[Page segmentation data]

-----

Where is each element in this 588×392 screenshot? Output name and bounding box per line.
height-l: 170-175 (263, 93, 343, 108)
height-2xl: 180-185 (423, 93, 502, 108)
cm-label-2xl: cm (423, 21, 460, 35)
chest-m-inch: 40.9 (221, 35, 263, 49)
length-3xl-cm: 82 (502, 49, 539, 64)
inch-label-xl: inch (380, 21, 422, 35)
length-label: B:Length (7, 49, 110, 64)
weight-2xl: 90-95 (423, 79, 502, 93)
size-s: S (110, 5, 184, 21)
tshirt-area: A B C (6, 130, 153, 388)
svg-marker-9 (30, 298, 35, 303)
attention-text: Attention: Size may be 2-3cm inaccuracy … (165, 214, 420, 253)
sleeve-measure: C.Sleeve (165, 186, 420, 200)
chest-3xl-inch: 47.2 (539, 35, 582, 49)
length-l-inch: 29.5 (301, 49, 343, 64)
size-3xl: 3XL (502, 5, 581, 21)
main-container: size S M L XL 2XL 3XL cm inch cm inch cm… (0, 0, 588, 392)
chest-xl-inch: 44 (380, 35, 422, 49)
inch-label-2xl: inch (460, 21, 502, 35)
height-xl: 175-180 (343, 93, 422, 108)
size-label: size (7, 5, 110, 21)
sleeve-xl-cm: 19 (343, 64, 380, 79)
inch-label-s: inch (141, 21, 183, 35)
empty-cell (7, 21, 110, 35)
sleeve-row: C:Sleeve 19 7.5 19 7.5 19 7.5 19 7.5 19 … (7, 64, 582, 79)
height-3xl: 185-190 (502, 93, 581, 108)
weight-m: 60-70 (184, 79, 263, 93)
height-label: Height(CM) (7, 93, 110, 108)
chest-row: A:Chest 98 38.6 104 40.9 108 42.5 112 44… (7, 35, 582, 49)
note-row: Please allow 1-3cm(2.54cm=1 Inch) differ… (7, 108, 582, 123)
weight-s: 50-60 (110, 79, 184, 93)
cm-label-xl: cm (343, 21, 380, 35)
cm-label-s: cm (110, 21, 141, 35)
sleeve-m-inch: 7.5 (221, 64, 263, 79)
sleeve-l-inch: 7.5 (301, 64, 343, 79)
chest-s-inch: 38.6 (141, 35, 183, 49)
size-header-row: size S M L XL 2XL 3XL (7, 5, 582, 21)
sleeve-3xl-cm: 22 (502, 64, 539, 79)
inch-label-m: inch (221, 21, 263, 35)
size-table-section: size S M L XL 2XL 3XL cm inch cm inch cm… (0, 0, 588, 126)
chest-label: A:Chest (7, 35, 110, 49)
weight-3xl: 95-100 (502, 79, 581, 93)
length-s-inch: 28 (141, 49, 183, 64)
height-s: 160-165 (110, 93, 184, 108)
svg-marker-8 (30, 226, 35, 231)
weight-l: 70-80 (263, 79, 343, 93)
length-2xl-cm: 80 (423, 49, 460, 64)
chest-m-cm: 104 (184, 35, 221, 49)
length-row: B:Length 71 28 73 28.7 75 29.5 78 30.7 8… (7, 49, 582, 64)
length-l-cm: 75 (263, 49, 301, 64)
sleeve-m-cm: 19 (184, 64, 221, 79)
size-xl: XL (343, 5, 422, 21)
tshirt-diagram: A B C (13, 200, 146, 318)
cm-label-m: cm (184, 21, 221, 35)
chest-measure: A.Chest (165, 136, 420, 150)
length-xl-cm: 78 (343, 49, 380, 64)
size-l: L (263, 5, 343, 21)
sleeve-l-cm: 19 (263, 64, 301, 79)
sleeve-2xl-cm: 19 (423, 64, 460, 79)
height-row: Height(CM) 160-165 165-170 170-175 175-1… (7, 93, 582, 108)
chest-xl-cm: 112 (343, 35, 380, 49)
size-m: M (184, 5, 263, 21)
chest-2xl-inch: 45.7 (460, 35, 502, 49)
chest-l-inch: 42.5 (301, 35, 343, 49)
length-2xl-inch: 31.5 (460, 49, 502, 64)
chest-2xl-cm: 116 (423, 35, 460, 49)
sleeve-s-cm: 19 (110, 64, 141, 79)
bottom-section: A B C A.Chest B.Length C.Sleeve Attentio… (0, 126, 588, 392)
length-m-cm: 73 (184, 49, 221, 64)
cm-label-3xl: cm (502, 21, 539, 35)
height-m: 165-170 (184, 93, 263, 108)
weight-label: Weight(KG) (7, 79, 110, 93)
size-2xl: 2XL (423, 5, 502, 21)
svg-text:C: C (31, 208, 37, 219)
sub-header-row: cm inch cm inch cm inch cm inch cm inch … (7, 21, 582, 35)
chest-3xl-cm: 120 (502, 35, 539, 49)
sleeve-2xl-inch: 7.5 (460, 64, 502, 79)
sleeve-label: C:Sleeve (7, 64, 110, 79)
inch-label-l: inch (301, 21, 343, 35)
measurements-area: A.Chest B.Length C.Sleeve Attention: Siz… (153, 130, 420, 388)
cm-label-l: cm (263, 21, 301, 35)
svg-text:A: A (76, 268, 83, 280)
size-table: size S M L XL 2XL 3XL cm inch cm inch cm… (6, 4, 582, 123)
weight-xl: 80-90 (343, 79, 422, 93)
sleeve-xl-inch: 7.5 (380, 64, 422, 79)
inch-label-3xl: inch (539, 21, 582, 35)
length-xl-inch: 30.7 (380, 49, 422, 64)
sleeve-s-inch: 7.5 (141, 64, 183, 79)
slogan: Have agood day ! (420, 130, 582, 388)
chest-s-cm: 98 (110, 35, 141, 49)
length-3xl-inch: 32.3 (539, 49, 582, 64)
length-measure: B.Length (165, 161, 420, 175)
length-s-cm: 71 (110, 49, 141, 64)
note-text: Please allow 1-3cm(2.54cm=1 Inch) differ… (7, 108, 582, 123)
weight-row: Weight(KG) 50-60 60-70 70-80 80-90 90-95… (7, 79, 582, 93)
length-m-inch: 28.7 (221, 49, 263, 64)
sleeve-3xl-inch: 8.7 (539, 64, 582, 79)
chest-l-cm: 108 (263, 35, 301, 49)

-----

What is required>
A single number is the expected answer: how many lines of the records above contain the word "differ".

Output of the task>
2